Huang Fengxia, Tang Wei, Lei Yan
Department of Medical Technology Clinical and Hematological Laboratory Office, Xi'an Medical University, Xi'an, Shaanxi, China.
Department of Radiology, Affiliated Hospital of North Sichuan Medical College, Nanchong, Sichuan, China.
Arch Med Sci. 2020 Feb 4;17(4):1044-1055. doi: 10.5114/aoms.2020.92860. eCollection 2021.
This study aimed to investigate the role of microRNA (miRNA) that affects acute myelocytic leukemia (AML) and its potential molecular mechanism by constructing a miRNA-mRNA interaction network using bioinformatics methods.
MicroRNA expression data of AML were retrieved from Gene Expression Omnibus (GEO) and analyzed by microarray analysis. Expression levels of miR-107 and RAD51 mRNA were detected by quantitative real time polymerase chain reaction (qRT-PCR). Protein expression of RAD51, pro-apoptotic protein Bax, apoptosis related protein CytC and anti-apoptotic protein Bcl-2 were determined by Western blot. The rate of cell apoptosis was detected by Annexin-V/PI. The predicted targeting relationship between miR-107 and the 3'UTR of RAD51 was first predicted by the online application TargetScan and then verified by dual-luciferase assay.

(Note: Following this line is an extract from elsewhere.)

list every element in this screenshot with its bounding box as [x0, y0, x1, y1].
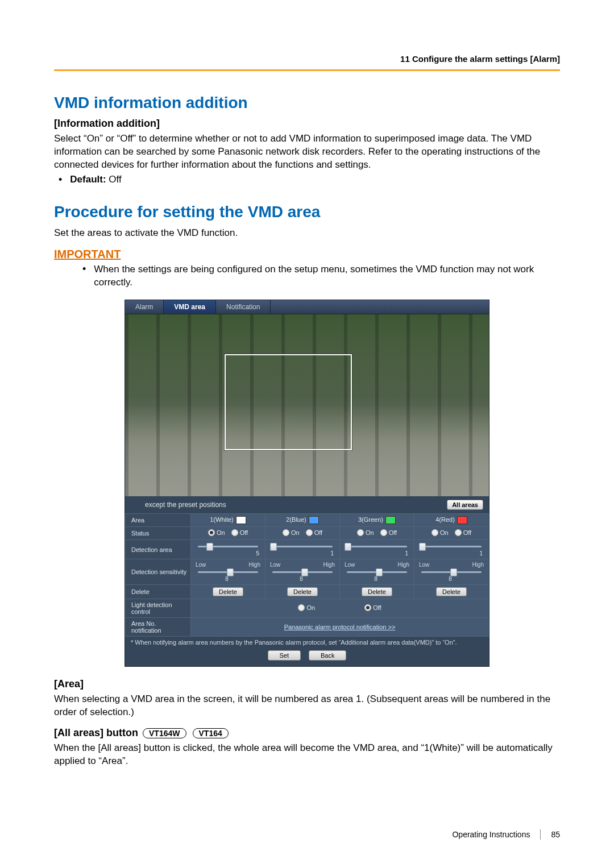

Acute myelocytic leukemia-associated genes ( = 197) and miRNAs ( = 1701) were retrieved from the database, the interaction network of miRNA-mRNA was constructed and the core position was occupied by RAD51. miR-107 exhibited a regulatory effect on RAD51 in which the mRNA and protein expression of RAD51 were both significantly inhibited by miR-107 mimics . Additionally, down-regulated expression of miR107 as well as up-regulated expression of RAD51 were detected not only in the plasma of AML patients compared to healthy volunteers, but also in AML cell lines compared to the normal bone marrow stromal cell line. Further study found that increased expression of miR-107 and the consequent down-regulation of RAD51 could aggravate the apoptosis of AML cells .

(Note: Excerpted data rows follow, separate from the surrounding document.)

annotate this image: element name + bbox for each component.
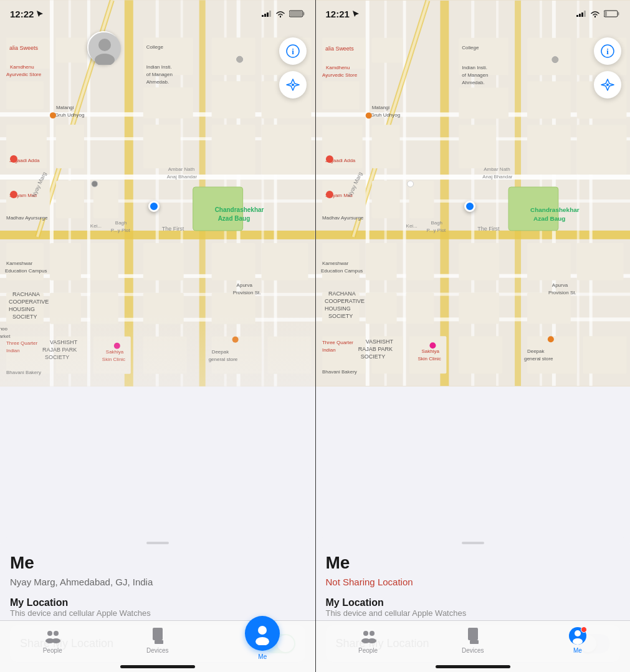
svg-text:Madhav Ayursurge: Madhav Ayursurge [322, 215, 363, 221]
svg-text:Indian Insti.: Indian Insti. [146, 64, 172, 70]
svg-rect-233 [576, 15, 578, 17]
tab-people-1[interactable]: People [0, 627, 105, 654]
battery-icon-1 [289, 10, 305, 17]
me-title-2: Me [326, 553, 621, 573]
svg-point-228 [407, 181, 413, 187]
svg-text:Indian: Indian [322, 347, 335, 353]
svg-rect-32 [56, 181, 84, 218]
svg-point-227 [325, 191, 333, 198]
location-button-1[interactable] [279, 71, 307, 98]
svg-text:Gruh Udhyog: Gruh Udhyog [55, 112, 85, 118]
svg-rect-157 [459, 88, 508, 119]
panel-2: alia Sweets Kamdhenu Ayurvedic Store Mat… [315, 0, 631, 672]
status-bar-1: 12:22 [0, 0, 315, 27]
svg-text:The First: The First [162, 226, 184, 232]
svg-rect-107 [262, 15, 264, 17]
svg-rect-172 [406, 293, 434, 324]
svg-text:of Managen: of Managen [146, 72, 173, 77]
status-time-1: 12:22 [10, 9, 44, 19]
svg-point-99 [92, 181, 98, 187]
svg-text:Matangi: Matangi [56, 105, 74, 110]
svg-text:Chandrashekhar: Chandrashekhar [530, 206, 579, 213]
svg-rect-238 [618, 12, 619, 16]
svg-rect-248 [470, 640, 479, 644]
svg-text:COOPERATIVE: COOPERATIVE [9, 299, 49, 305]
my-location-section-2: My Location This device and cellular App… [326, 597, 621, 618]
svg-text:Kamdhenu: Kamdhenu [10, 64, 34, 70]
svg-point-232 [365, 112, 371, 118]
svg-rect-180 [583, 336, 626, 373]
tab-devices-label-1: Devices [146, 647, 169, 654]
tab-me-icon-2 [569, 627, 586, 645]
svg-rect-169 [576, 243, 623, 281]
svg-text:College: College [462, 45, 479, 50]
svg-rect-137 [403, 1, 406, 386]
tab-devices-1[interactable]: Devices [105, 627, 211, 654]
svg-point-245 [370, 631, 375, 636]
tab-people-label-2: People [358, 647, 378, 654]
svg-text:Education Campus: Education Campus [5, 268, 47, 274]
tab-me-1[interactable]: Me [210, 627, 315, 660]
svg-rect-235 [581, 12, 583, 17]
svg-point-120 [47, 631, 52, 636]
info-button-1[interactable]: i [279, 37, 307, 65]
svg-text:Ayurvedic Store: Ayurvedic Store [6, 72, 42, 77]
svg-point-231 [551, 57, 558, 63]
map-controls-2: i [594, 37, 621, 98]
svg-point-250 [575, 630, 581, 636]
location-button-2[interactable] [594, 71, 621, 98]
tab-people-2[interactable]: People [316, 627, 421, 654]
svg-text:Kameshwar: Kameshwar [322, 261, 348, 266]
svg-text:Chandrashekhar: Chandrashekhar [215, 206, 264, 213]
svg-rect-162 [409, 181, 434, 218]
tab-me-2[interactable]: Me [525, 627, 630, 654]
svg-text:Kameshwar: Kameshwar [6, 261, 32, 266]
svg-text:Azad Baug: Azad Baug [218, 215, 251, 222]
svg-rect-56 [212, 37, 255, 75]
svg-rect-185 [527, 38, 570, 75]
svg-text:Kamdhenu: Kamdhenu [325, 65, 350, 70]
svg-text:Ahmedab.: Ahmedab. [146, 79, 169, 85]
signal-icon-2 [576, 11, 586, 17]
svg-text:Matangi: Matangi [371, 105, 389, 110]
tab-me-bubble-1 [245, 616, 280, 651]
svg-text:Skin Clinic: Skin Clinic [418, 356, 441, 362]
svg-rect-55 [262, 125, 312, 175]
tab-bar-1: People Devices Me [0, 620, 315, 672]
svg-rect-31 [6, 181, 50, 218]
svg-text:P...y Plot: P...y Plot [111, 228, 131, 233]
svg-text:Provision St.: Provision St. [548, 290, 576, 295]
tab-devices-2[interactable]: Devices [421, 627, 525, 654]
tab-people-icon-1 [44, 627, 61, 645]
svg-text:alia Sweets: alia Sweets [325, 46, 353, 52]
map-area-1: alia Sweets Kamdhenu Ayurvedic Store Mat… [0, 0, 315, 386]
status-icons-2 [576, 10, 620, 17]
svg-rect-131 [440, 1, 449, 386]
svg-point-123 [52, 638, 60, 643]
info-button-2[interactable]: i [594, 37, 621, 65]
svg-rect-155 [322, 82, 359, 110]
svg-text:Kei...: Kei... [90, 223, 102, 229]
svg-rect-165 [365, 243, 396, 281]
svg-text:general store: general store [524, 356, 553, 362]
svg-text:Azad Baug: Azad Baug [533, 215, 565, 222]
svg-text:Ambar Nath: Ambar Nath [168, 166, 195, 172]
svg-text:VASHISHT: VASHISHT [365, 338, 393, 345]
svg-text:College: College [146, 44, 164, 50]
svg-point-118 [98, 39, 111, 51]
tab-devices-icon-2 [464, 627, 482, 645]
svg-rect-174 [527, 293, 570, 324]
signal-icon-1 [262, 11, 272, 17]
svg-text:i: i [292, 47, 294, 56]
svg-text:Anaj Bhandar: Anaj Bhandar [167, 174, 198, 180]
svg-text:Bhavani Bakery: Bhavani Bakery [322, 369, 356, 375]
svg-text:Indian Insti.: Indian Insti. [462, 65, 487, 70]
svg-rect-106 [0, 312, 315, 386]
svg-text:RACHANA: RACHANA [12, 291, 40, 297]
svg-point-102 [237, 56, 243, 62]
svg-rect-33 [93, 181, 118, 218]
svg-point-243 [363, 631, 368, 636]
svg-rect-36 [50, 243, 81, 281]
svg-text:Provision St.: Provision St. [233, 290, 261, 295]
svg-text:Apurva: Apurva [237, 282, 253, 288]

Our present results showed that the crucial role of RAD51 and miR-107 in the apoptosis of AML cells, i.e., miR-107 promotes the apoptosis of AML cells through down-regulating the expression of RAD51.
本研究旨在通过生物信息学方法构建miRNA- mRNA相互作用网络,探讨影响急性髓细胞白血病(AML)的微小RNA(miRNA)的作用及其潜在分子机制。
从基因表达综合数据库(GEO)中检索AML的miRNA表达数据,并通过微阵列分析进行分析。采用定量实时聚合酶链反应(qRT-PCR)检测miR-107和RAD51 mRNA的表达水平。通过蛋白质免疫印迹法测定RAD51、促凋亡蛋白Bax、凋亡相关蛋白CytC和抗凋亡蛋白Bcl-2的蛋白表达。采用Annexin-V/PI检测细胞凋亡率。首先通过在线应用程序TargetScan预测miR-107与RAD51的3'UTR之间的预测靶向关系,然后通过双荧光素酶测定进行验证。
从数据库中检索到急性髓细胞白血病相关基因(n = 197)和miRNA(n = 1701),构建了miRNA- mRNA相互作用网络,RAD51占据核心位置。miR-107对RAD51具有调节作用,其中miR-107模拟物显著抑制RAD51的mRNA和蛋白表达。此外,与健康志愿者相比,不仅在AML患者血浆中检测到miR107表达下调以及RAD51表达上调,而且与正常骨髓基质细胞系相比,在AML细胞系中也检测到上述情况。进一步研究发现,miR-107表达增加以及随之而来的RAD51下调可加重AML细胞的凋亡。
我们目前的结果表明RAD51和miR-107在AML细胞凋亡中起关键作用,即miR-107通过下调RAD51的表达促进AML细胞凋亡。